▶ [Try it] All that should come back is the lines of the data below from the one containing "Most motorcycle accidents happen when other" to the one containing "Speeding or reckless driving", inclusive, exactly as they stand.

▶ [Stored data]
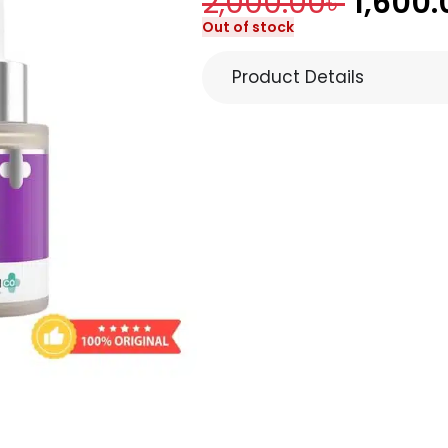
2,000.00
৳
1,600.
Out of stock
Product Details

==

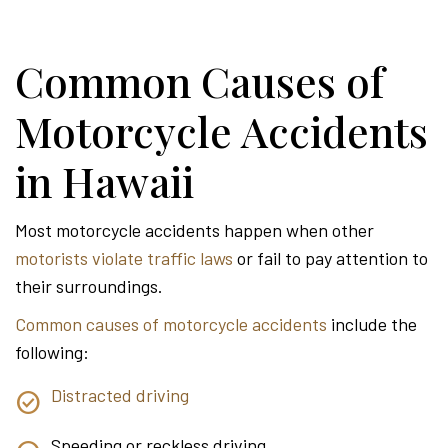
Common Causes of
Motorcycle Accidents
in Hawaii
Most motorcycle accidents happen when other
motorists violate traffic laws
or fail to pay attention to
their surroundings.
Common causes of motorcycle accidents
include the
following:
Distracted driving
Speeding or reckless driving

* * *

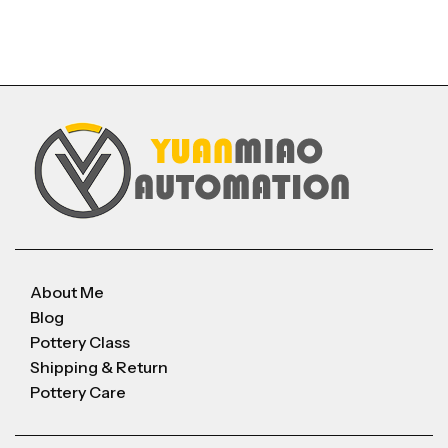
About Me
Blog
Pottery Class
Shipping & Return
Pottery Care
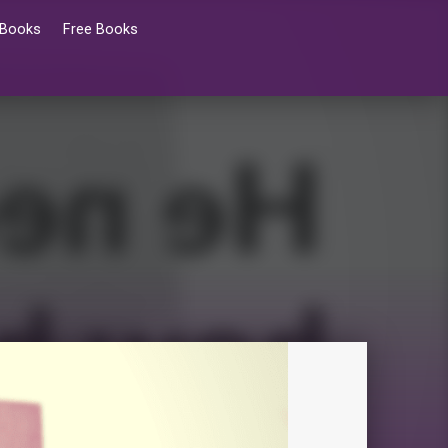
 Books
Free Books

▶ [Output for this task]
Most motorcycle accidents happen when other
motorists violate traffic laws
or fail to pay attention to
their surroundings.
Common causes of motorcycle accidents
include the
following:
Distracted driving
Speeding or reckless driving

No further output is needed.